Assigned task
With all images omitted, write out the records word for word.

Data shown
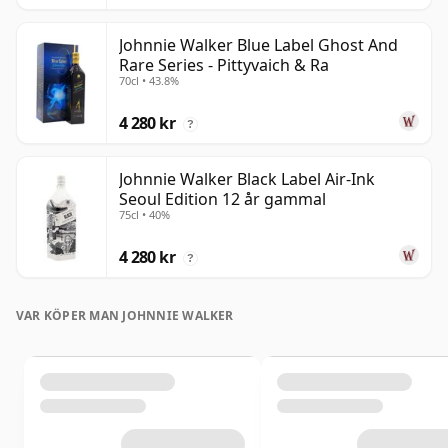
Johnnie Walker Blue Label Ghost And
Rare Series - Pittyvaich & Ra
70cl • 43.8%
4 280 kr
?
Johnnie Walker Black Label Air-Ink
Seoul Edition 12 år gammal
75cl • 40%
4 280 kr
?
VAR KÖPER MAN JOHNNIE WALKER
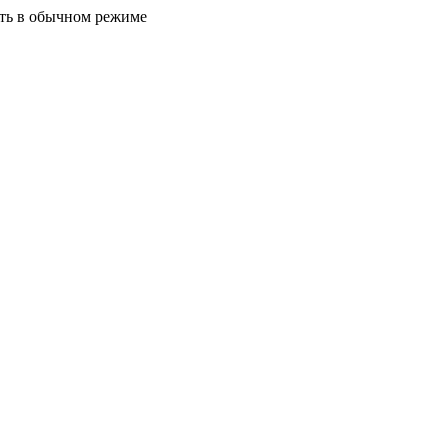
ать в обычном режиме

Finished task
Johnnie Walker Blue Label Ghost And
Rare Series - Pittyvaich & Ra
70cl • 43.8%
4 280 kr
?
Johnnie Walker Black Label Air-Ink
Seoul Edition 12 år gammal
75cl • 40%
4 280 kr
?
VAR KÖPER MAN JOHNNIE WALKER
ать в обычном режиме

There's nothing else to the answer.